> REQUIREMENT: State the number of lines in the material below that hold "text", and add nothing to it.

> DATA EXTRACT:
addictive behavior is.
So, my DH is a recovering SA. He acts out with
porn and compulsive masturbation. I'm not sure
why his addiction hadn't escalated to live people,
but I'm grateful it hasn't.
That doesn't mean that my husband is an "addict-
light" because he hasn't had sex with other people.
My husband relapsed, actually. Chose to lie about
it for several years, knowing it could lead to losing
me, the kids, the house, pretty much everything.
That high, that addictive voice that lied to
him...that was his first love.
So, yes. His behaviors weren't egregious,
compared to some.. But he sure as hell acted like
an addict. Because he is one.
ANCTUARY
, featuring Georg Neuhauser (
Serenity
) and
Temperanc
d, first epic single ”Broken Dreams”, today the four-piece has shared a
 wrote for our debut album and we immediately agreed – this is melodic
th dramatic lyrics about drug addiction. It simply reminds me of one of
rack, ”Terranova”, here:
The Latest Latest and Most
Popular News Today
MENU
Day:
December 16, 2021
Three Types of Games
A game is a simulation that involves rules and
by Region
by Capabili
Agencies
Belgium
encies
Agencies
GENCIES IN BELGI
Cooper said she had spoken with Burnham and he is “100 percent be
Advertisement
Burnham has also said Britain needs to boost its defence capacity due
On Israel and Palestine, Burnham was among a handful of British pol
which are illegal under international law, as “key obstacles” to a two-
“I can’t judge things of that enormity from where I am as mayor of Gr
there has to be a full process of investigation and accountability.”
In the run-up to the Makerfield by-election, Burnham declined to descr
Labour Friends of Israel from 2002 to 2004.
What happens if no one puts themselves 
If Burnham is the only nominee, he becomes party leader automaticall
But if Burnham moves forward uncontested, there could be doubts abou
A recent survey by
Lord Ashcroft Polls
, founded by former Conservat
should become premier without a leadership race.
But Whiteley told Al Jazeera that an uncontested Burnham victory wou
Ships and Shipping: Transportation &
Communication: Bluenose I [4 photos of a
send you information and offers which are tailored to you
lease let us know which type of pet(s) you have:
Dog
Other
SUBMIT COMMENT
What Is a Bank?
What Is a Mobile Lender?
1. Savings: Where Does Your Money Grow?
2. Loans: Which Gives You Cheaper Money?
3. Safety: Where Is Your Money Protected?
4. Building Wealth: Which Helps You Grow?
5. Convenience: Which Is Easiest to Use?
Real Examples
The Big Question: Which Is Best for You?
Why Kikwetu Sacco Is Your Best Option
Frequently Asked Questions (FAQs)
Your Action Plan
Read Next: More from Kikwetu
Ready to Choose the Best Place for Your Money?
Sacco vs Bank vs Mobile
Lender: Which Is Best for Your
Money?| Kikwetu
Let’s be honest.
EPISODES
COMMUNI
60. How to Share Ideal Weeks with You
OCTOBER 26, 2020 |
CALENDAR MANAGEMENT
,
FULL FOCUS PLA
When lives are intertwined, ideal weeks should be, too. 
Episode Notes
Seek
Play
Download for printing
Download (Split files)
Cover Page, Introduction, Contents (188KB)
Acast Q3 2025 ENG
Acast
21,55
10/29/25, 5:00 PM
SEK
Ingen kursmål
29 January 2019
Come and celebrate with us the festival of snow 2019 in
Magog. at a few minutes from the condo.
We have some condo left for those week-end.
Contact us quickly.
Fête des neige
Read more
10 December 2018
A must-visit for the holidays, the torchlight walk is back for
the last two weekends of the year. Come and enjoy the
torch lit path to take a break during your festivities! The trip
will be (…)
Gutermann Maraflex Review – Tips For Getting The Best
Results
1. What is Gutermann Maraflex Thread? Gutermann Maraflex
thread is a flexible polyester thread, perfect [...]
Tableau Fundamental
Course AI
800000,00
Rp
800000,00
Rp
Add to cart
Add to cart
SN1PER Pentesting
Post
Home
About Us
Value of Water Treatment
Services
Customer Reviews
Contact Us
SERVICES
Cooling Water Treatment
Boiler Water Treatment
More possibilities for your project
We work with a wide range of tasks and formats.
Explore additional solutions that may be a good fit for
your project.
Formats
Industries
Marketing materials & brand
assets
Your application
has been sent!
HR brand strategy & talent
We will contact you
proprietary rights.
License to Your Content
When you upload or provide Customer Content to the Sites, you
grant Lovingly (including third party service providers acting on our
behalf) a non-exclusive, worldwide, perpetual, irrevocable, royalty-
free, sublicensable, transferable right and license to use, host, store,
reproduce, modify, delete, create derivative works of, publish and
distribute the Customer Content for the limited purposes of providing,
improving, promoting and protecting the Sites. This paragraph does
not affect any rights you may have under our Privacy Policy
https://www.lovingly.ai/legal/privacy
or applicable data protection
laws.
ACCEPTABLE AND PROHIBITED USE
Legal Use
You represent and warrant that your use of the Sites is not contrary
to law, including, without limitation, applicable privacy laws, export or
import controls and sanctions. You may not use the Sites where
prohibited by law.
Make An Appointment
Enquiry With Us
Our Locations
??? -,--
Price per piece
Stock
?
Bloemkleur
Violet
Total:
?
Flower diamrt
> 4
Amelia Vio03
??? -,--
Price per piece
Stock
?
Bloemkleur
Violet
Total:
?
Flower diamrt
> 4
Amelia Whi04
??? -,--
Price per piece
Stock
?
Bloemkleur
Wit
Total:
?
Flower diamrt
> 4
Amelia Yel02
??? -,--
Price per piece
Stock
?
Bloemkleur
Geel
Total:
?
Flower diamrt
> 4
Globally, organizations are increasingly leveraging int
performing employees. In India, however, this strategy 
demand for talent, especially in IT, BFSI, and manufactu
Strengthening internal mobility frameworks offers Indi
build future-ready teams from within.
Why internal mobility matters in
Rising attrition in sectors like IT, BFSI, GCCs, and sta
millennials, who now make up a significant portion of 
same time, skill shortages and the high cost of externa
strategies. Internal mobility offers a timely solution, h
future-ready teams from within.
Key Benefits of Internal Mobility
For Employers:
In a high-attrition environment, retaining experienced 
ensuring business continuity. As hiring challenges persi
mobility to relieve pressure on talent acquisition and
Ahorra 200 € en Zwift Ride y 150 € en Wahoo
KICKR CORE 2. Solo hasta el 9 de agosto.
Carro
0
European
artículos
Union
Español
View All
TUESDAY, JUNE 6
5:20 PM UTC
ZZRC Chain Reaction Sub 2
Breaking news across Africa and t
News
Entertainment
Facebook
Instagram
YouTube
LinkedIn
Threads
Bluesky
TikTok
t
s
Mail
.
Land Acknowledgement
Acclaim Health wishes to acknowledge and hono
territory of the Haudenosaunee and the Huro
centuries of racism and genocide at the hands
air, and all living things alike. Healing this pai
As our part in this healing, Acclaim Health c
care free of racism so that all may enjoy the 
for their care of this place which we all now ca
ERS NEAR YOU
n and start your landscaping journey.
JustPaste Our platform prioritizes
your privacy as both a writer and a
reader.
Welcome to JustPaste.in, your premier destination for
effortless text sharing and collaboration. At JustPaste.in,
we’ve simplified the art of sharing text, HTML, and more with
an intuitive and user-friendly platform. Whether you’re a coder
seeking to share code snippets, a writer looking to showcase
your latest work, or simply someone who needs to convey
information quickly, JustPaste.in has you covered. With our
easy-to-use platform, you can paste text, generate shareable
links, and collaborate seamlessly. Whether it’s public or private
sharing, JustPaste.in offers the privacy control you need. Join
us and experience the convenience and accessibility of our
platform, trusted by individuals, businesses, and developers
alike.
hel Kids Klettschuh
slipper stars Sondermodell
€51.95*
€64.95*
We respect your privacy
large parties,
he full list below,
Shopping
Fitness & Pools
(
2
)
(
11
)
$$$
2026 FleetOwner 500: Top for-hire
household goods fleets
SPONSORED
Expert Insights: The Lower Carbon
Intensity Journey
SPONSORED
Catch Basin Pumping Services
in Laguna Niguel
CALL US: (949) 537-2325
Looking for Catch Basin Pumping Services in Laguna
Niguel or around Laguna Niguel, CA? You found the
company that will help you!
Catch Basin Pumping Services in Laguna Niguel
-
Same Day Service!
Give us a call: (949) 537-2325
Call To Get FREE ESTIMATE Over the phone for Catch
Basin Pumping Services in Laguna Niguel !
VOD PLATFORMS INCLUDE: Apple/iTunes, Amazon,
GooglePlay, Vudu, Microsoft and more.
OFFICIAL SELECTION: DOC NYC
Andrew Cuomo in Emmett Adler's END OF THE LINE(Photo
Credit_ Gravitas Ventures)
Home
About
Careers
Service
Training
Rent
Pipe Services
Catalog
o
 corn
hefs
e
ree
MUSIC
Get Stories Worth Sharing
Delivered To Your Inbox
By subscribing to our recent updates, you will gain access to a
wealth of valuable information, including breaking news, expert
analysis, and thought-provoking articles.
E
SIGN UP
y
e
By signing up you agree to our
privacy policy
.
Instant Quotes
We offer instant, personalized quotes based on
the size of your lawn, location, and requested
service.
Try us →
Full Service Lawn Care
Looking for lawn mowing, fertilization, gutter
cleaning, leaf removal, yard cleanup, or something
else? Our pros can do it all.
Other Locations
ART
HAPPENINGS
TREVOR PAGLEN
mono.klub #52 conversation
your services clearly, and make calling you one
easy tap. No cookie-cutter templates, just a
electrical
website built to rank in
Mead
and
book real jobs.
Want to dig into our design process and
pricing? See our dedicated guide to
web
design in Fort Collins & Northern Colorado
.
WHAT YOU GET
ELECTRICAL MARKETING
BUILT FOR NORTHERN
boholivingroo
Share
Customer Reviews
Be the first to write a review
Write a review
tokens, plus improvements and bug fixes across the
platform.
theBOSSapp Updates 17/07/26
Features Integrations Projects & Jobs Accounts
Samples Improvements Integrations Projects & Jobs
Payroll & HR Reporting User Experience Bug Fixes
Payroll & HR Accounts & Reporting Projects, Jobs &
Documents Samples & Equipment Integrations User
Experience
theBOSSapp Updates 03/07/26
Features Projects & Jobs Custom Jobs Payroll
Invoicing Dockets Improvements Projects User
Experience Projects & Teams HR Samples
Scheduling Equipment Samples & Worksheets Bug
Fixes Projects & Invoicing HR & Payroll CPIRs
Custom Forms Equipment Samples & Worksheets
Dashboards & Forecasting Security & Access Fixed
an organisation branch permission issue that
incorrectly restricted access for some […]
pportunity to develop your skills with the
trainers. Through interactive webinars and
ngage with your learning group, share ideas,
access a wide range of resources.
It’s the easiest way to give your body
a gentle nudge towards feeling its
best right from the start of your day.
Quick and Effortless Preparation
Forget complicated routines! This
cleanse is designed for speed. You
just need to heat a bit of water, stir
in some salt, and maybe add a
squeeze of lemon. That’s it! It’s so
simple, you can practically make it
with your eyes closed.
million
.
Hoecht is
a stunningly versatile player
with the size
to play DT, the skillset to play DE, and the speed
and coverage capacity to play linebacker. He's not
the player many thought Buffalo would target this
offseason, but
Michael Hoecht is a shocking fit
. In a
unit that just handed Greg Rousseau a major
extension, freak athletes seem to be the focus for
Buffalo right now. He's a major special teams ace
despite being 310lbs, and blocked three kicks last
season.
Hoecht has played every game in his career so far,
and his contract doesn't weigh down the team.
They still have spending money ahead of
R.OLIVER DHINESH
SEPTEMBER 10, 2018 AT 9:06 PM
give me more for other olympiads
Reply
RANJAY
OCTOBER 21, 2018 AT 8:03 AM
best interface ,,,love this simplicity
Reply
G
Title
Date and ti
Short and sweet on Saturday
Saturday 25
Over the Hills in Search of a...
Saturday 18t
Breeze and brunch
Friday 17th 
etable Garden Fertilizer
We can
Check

> SOLVED PROBLEM: 3